Lo hizo, a pesar de que le preocupaba sufrir racismo. Cuando se instaló en Jerez, pidió ayuda psicológica en Cruz Roja y “para mí fue una bendición”. Clara Marcela recibió ese apoyo que necesitaba para poder levantarse, coger fuerzas y seguir caminando. Ha estado de voluntaria dando clases de español en distintas asociaciones como la red de apoyo Dimbali, ha trabajado en servicio al cliente de Ikea, ha cuidado niños y, ahora la llaman los fines de semana de una empresa de trabajo temporal.

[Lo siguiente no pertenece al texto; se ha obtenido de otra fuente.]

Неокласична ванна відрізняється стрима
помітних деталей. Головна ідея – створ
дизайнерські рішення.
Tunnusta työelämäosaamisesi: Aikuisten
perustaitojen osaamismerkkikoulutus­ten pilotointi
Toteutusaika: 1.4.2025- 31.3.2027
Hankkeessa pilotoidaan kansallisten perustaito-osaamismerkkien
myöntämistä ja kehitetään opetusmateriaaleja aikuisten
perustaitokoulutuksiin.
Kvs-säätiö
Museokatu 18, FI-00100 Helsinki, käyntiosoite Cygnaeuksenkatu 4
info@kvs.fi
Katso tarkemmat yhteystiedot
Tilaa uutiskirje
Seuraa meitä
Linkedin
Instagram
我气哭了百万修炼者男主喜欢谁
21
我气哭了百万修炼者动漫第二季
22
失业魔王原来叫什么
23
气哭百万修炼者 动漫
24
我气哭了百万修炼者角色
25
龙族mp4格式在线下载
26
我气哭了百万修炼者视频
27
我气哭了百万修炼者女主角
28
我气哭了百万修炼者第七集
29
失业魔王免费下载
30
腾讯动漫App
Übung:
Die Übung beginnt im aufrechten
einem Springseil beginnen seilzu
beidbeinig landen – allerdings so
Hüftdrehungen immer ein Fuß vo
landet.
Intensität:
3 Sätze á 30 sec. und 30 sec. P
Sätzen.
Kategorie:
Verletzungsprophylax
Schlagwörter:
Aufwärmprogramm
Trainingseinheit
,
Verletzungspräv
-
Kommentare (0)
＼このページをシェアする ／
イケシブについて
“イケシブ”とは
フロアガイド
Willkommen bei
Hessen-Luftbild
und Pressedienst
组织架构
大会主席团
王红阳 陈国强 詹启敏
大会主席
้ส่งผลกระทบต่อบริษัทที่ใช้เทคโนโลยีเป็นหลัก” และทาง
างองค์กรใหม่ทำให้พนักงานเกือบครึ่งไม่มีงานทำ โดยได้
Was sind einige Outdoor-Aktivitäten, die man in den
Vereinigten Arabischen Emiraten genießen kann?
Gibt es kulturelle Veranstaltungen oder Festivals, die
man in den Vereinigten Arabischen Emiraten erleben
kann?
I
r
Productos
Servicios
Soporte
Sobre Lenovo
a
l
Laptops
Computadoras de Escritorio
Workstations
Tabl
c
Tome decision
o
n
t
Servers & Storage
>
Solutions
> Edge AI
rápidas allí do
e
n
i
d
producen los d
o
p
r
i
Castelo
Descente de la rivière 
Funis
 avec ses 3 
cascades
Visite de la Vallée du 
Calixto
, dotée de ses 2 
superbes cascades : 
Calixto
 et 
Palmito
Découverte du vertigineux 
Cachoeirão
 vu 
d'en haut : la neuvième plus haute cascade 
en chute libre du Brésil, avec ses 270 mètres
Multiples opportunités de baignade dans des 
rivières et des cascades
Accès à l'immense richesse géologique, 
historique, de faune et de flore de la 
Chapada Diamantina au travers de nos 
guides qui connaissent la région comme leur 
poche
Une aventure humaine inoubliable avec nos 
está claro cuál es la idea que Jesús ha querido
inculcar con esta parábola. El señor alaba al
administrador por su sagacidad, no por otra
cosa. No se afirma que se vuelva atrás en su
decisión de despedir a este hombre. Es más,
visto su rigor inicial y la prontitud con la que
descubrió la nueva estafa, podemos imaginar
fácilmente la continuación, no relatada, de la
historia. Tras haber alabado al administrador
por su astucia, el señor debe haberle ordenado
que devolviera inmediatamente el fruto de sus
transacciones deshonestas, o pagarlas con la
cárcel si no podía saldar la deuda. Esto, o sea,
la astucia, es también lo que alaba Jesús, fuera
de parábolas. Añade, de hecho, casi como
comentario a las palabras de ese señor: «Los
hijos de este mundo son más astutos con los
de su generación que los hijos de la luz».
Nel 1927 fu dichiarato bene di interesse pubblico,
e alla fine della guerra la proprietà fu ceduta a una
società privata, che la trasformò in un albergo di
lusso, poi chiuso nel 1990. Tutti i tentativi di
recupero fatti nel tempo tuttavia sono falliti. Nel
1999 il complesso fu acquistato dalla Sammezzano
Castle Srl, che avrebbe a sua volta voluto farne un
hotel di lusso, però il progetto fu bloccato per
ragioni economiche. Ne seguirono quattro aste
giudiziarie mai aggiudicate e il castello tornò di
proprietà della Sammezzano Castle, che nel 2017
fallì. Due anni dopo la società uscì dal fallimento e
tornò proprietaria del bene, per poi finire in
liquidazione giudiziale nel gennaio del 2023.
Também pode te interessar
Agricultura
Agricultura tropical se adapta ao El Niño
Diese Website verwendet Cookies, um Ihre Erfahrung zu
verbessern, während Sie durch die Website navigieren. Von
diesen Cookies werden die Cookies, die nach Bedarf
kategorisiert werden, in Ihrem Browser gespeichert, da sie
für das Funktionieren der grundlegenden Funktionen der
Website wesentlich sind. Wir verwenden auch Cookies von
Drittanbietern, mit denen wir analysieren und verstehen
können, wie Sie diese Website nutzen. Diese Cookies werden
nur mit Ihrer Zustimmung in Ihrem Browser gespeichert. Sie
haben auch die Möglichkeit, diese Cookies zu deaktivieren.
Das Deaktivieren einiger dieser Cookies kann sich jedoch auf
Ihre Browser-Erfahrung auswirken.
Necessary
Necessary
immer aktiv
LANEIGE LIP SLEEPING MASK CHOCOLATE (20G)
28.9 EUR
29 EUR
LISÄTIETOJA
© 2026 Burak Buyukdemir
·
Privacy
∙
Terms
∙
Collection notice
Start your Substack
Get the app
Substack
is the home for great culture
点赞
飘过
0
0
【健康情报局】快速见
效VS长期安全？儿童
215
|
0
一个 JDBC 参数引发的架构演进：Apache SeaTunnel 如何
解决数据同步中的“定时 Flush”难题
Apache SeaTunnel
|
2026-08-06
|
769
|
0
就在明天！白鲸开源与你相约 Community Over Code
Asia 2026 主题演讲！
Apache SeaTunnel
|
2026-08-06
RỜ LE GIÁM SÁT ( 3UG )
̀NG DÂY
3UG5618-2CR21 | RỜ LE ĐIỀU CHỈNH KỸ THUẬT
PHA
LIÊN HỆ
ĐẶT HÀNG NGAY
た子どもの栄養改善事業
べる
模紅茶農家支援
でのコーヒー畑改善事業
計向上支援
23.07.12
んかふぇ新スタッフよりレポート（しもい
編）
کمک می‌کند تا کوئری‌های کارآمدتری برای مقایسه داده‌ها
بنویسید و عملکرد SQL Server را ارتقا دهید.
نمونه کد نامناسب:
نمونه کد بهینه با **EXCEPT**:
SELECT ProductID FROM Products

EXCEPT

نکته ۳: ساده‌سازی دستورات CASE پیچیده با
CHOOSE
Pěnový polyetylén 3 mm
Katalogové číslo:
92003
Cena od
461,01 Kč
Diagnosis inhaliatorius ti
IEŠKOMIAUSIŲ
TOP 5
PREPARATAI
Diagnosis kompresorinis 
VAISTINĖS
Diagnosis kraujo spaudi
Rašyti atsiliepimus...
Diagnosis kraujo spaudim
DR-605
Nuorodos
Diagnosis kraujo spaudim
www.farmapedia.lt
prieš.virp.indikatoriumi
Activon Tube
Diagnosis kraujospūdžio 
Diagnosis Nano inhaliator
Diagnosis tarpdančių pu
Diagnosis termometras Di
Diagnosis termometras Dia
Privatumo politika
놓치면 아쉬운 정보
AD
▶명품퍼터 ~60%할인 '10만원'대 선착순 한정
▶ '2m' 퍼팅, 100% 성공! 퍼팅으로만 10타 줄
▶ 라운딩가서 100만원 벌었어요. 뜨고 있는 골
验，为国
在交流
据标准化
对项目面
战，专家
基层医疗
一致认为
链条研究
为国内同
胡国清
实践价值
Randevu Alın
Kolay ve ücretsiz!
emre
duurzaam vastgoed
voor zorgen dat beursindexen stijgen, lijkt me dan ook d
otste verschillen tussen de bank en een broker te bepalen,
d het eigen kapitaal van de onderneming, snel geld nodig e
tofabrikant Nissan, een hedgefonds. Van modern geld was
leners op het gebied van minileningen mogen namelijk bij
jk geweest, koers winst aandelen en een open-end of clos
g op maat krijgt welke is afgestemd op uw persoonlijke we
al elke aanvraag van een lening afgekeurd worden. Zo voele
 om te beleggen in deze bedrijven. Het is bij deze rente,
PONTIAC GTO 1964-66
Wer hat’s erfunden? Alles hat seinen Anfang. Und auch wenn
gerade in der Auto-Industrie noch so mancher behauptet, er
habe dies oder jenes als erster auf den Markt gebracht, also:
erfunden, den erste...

“Ha sido algo terapéutico para mí”, dice esta profesora que, en los voluntariados, conoció a otras personas afrodescendientes. “Me encontré de frente con una realidad africana mucho más dolorosa que la nuestra. Todos tenemos nuestros dolores y no pueden ser minimizados, pero la forma en que ellos llegan es dolorosa. Y los ves con esa fuerza, sonriendo, compartiendo, y te sientes más fuerte. Me han enseñado mucho”, expresa.
Desde su llegada, también ha notado las dificultades que acarrea la migración. Por ejemplo, la homologación de títulos. Ella es docente, licenciada en filosofía y posee un máster en violencia de género y doméstica y bullying escolar, sin embargo, no puede desempeñarla. “Tengo una profesión que podría ser de mucho aporte acá, pero tengo una cantidad de trabas técnicas para poder ejercerla. A veces piensan que todos venimos sin estudios, pero algunos sí los tenemos, nos hace falta esa oportunidad, hay mucho talento y muchas ganas de trabajar.”, dice.
Encontrar trabajo estable es complicado, al igual que el tema de la vivienda, un comedero de cabeza para la población debido a los altos precios. Clara Marcela deberá conseguir un lugar para vivir por su cuenta cuando acabe el programa en el que entró. “Yo entiendo las garantías que quieren los arrendatarios, pero estamos moviendo la economía de alguna forma y no podemos tener las exigencias que están planteando para poder alquilar un piso”, reflexiona.
Albert, Julande y Clara Marcela ponen en común sus experiencias buscando mejorar y tener voz. “Me gustaría que la gente empiece a tomarnos un poco más en serio. Somos también parte de la reflexión y somos parte de la construcción de la nueva España”, sostiene Albert, poniendo en valor la diversidad cultural existente en Jerez.
Desde esta asociación, tratarán de construir entornos globales en los que se apliquen principios de amor por la humanidad. Sus pies pisan la calle por la que acaba de pasar una familia jerezana, una mujer marroquí y otro hombre africano. “Muchas veces piensas que no te dejan usarla de la misma manera que a los demás porque pasas y te están mirando. Vivimos aquí, pagamos impuestos, esta calle se hace con nuestro dinero también. ¿Por qué no podemos disfrutarla igualmente?”, expresa Albert. Confían en que la discriminación se erradique de una vez por todas.